Im zürcherischen Benken soll hochradioaktiver Atom-Abfall gelagert werden. Dies will die Nationale Genossenschaft für die Lagerung radioaktiver Abfälle (Nagra).

Die geologischen und hydrologischen Bedingungen seien dort gegeben, die Sicherheit garantiert.

Die Nagra ist seit Jahrzehnten auf der Suche nach einem geeigneten Standort für die Lagerung von radioaktivem Abfall in der Schweiz. Ihre Probebohrungen und Abklärungen stiessen immer wieder auf Widerstand in der Bevölkerung. Auch in Deutschland wurde im Zusammenhang mit dem Standort Benken Kritik laut.

Das Zürcher Weinland sei aufgrund seiner geologischen Beschaffenheit ein “Gebiet erster Priorität”, um hochradioaktive Abfälle dereinst definitiv zu lagern, teilte die Nagra nun am Freitag mit. Der dazu erstellte Entsorgungsnachweis diene dem Bundesrat als Grundlage, das weitere Vorgehen festzulegen.

Der Nachweis ist eine wesentliche Etappe im Schweizer Entsorgungsprogramm für radioaktiven Müll. Die Nagra kommt damit einer Forderung der Regierung aus dem Jahre 1988 nach. Das Gesetz schreibt vor, dass die in der Schweiz anfallenden radioaktiven Abfälle grundsätzlich im Inland zu entsorgen sind.

Bundesrat soll 2006 entscheiden



Seit 1997 konzentrierte sich die Nagra bei ihren Abklärungen auf den Opalinuston. So heisst das Wirtsgestein, das nach ihrer Ansicht ein Tiefenlager aufnehmen könnte. Neben Benken wurden Sondierbohrungen und Abklärungen auch im Felslabor Monti Terri im Kanton Jura durchgeführt.

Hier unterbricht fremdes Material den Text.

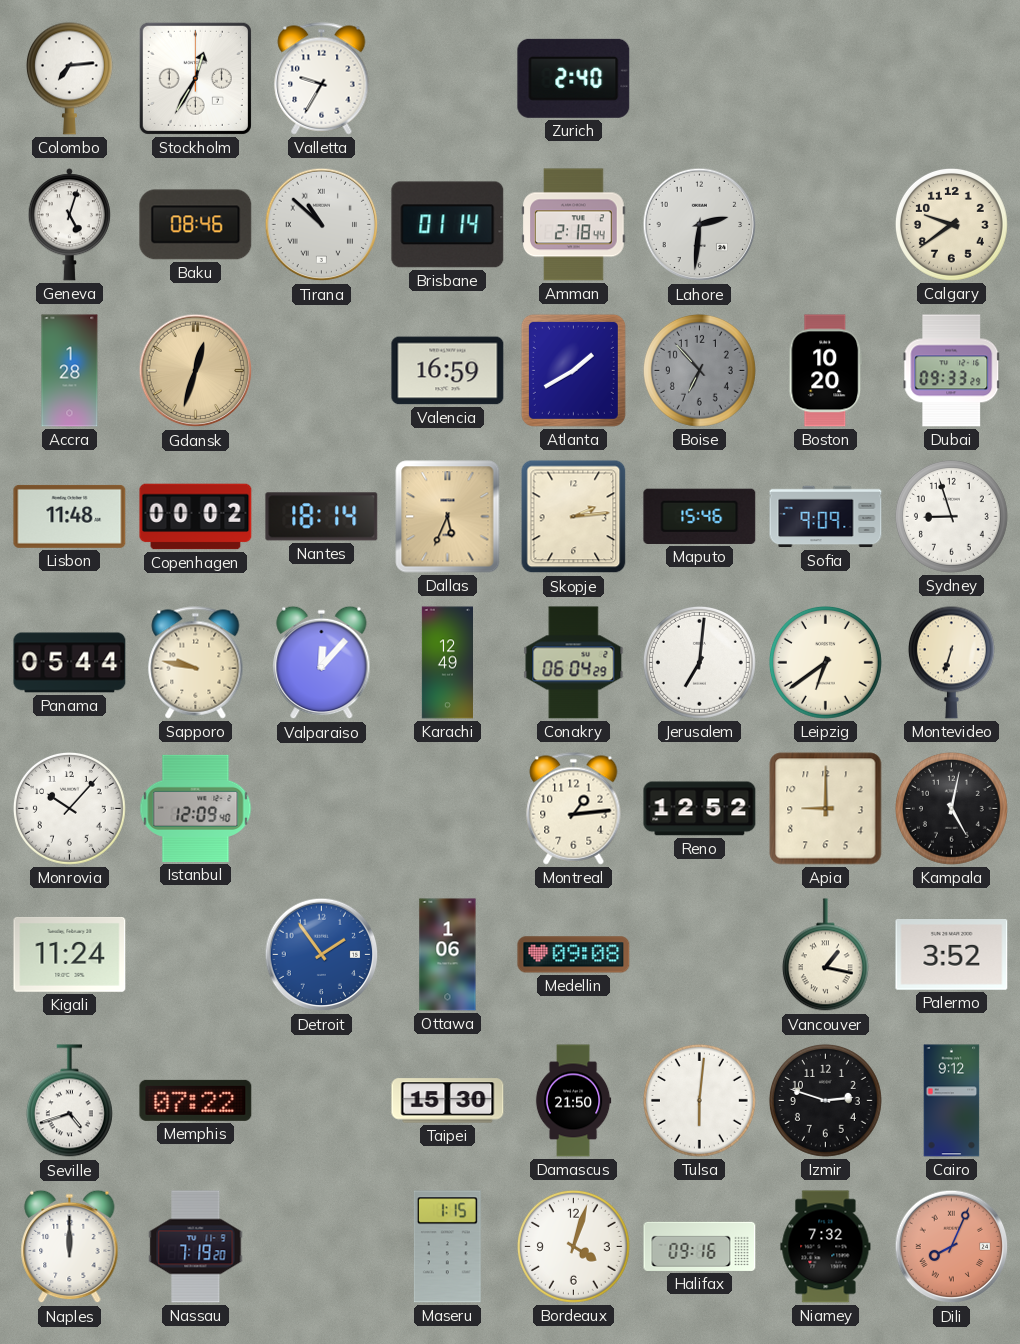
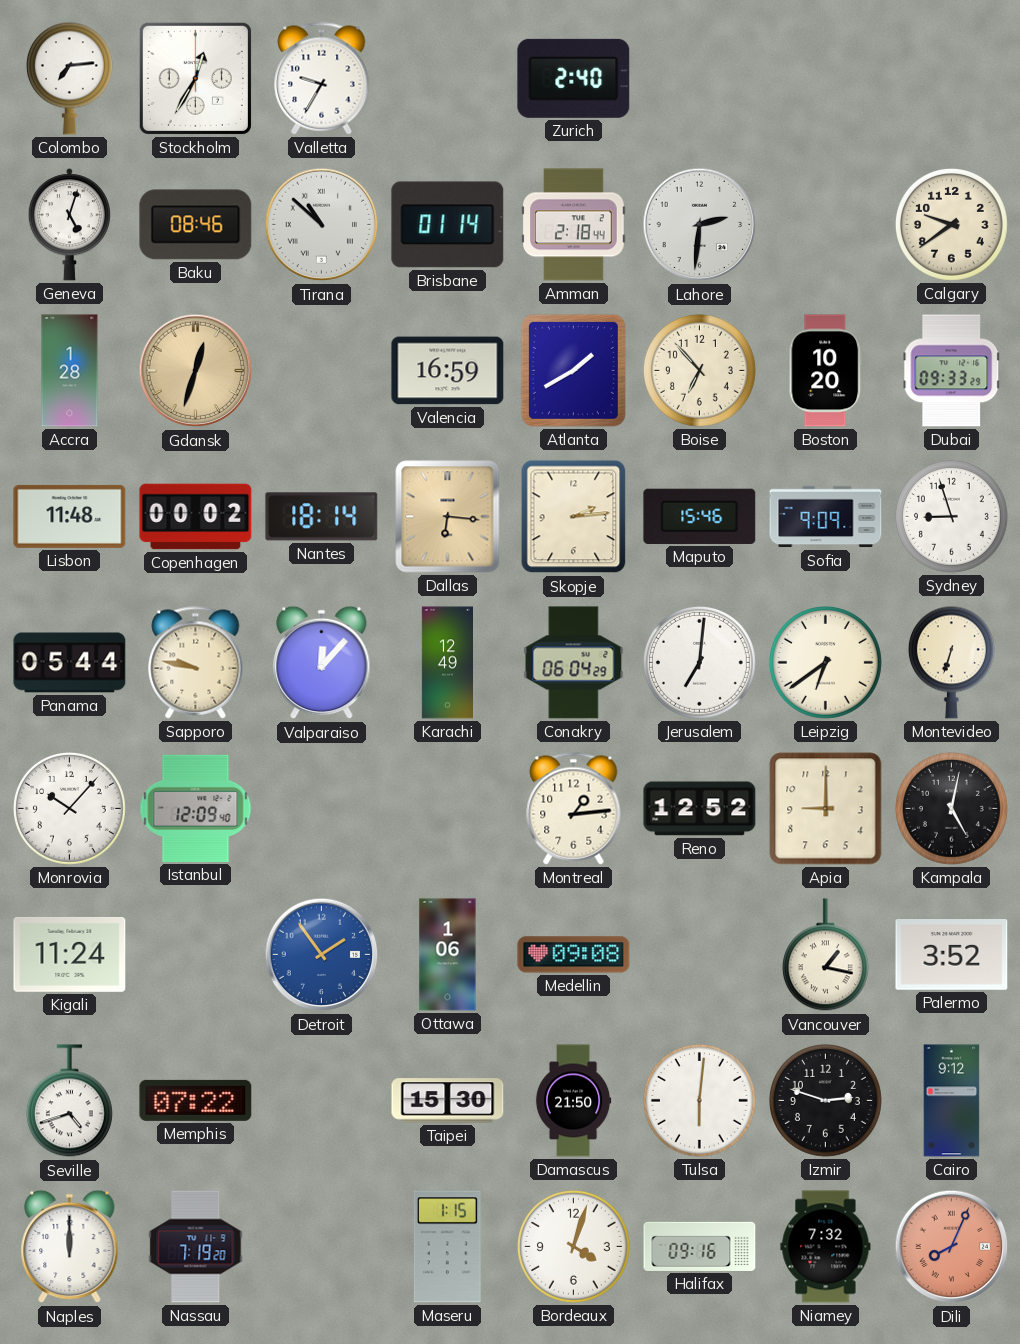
Boise dial: grey -> cream
Dallas: 5:34 -> 6:16
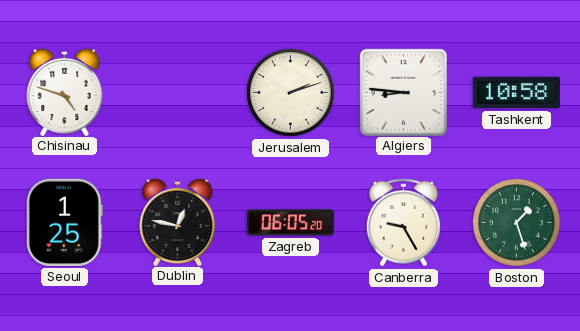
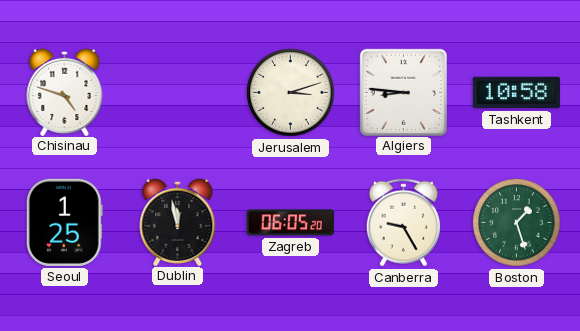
Jerusalem: 2:12 -> 3:12
Dublin: 12:47 -> 11:58
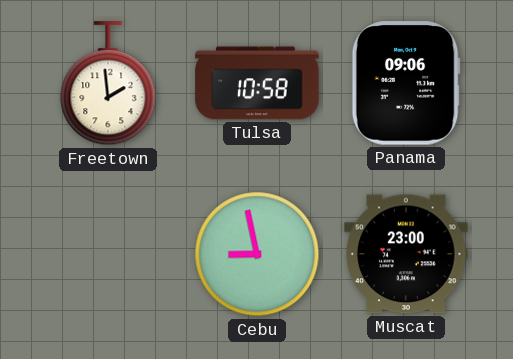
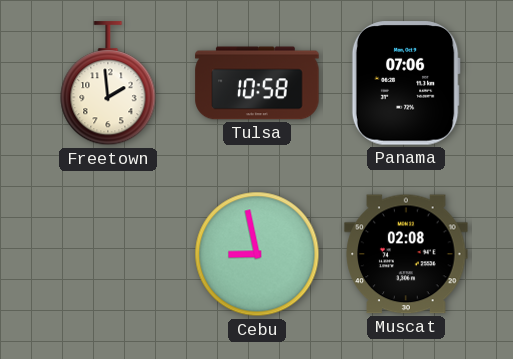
Panama: 09:06 -> 07:06
Muscat: 23:00 -> 02:08
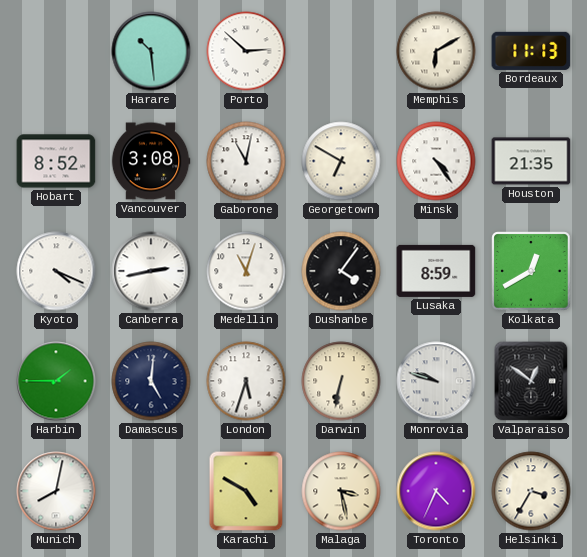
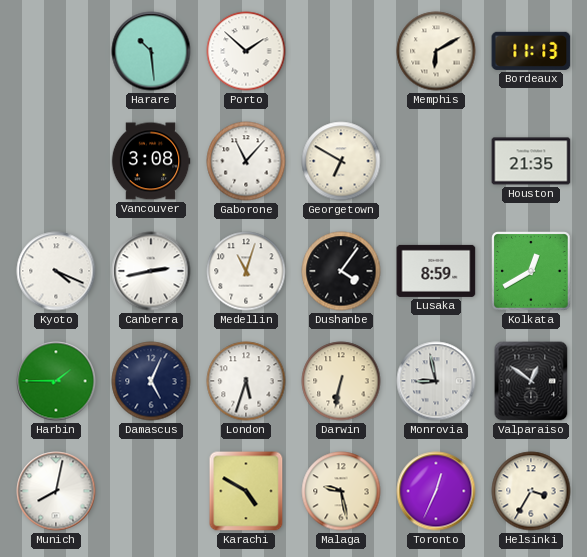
Porto: 2:52 -> 1:52
Hobart: 8:52 -> none
Gaborone: 11:02 -> 11:07
Minsk: 4:24 -> none
Damascus: 5:01 -> 5:04
Monrovia: 9:48 -> 8:58
Malaga: 3:28 -> 9:28
Toronto: 4:34 -> 12:34
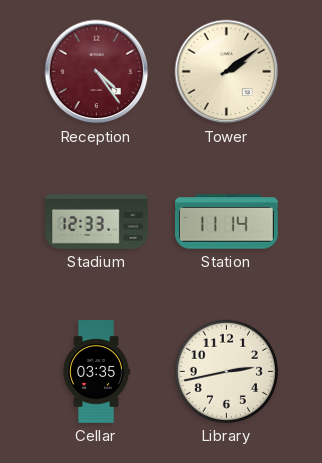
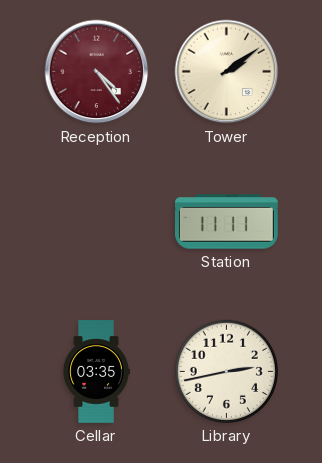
Stadium: 12:33 -> none
Station: 11:14 -> 11:11
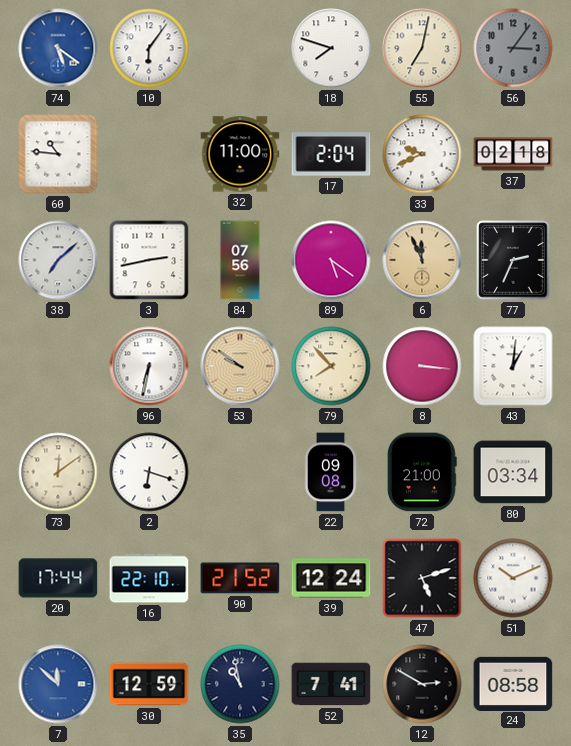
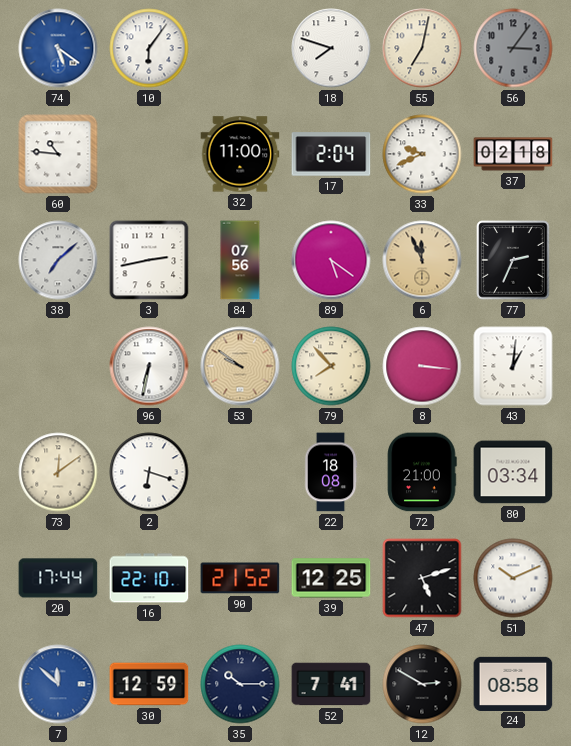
22: 09:08 -> 18:08
39: 12:24 -> 12:25
35: 10:58 -> 10:15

Die den Bundesbehörden übergebenen Berichte sollen aufzeigen, wie und wo abgebrannte Brennelemente, hochaktive und langlebige mittelaktive Abfälle in der Schweiz sicher entsorgt werden könnten, wie das Bundesamt für Energie (BFE) am Freitag mitteilte.

Die Nagra beantragt dem Bund, sich für die weiteren Abklärungen auf Benken auszurichten. Das Gebiet sei in einem breit angelegten, systematischen und ausführliche dokumentierten Auswahlverfahren aufgrund von Sicherheits-Kriterien ausgewählt worden. Das Auswahlverfahren der Nagra führte aber auch zu mehreren Reserveoptionen.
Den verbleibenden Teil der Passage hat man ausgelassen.